§ EXERCISE
From the entries below, output the line with "30 Tage Rückgaberecht" and each following line up to and including the line with "info@myshirt.de", exactly as written.

§ LISTED ENTRIES
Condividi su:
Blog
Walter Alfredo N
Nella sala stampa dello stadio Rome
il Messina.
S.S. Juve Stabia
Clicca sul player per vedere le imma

...

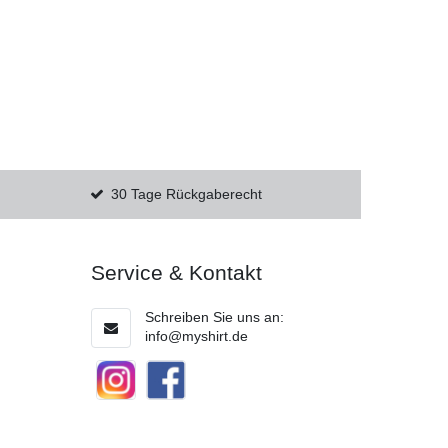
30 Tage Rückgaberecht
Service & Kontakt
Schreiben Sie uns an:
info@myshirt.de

§ OUTPUT OF THE EXERCISE
30 Tage Rückgaberecht
Service & Kontakt
Schreiben Sie uns an:
info@myshirt.de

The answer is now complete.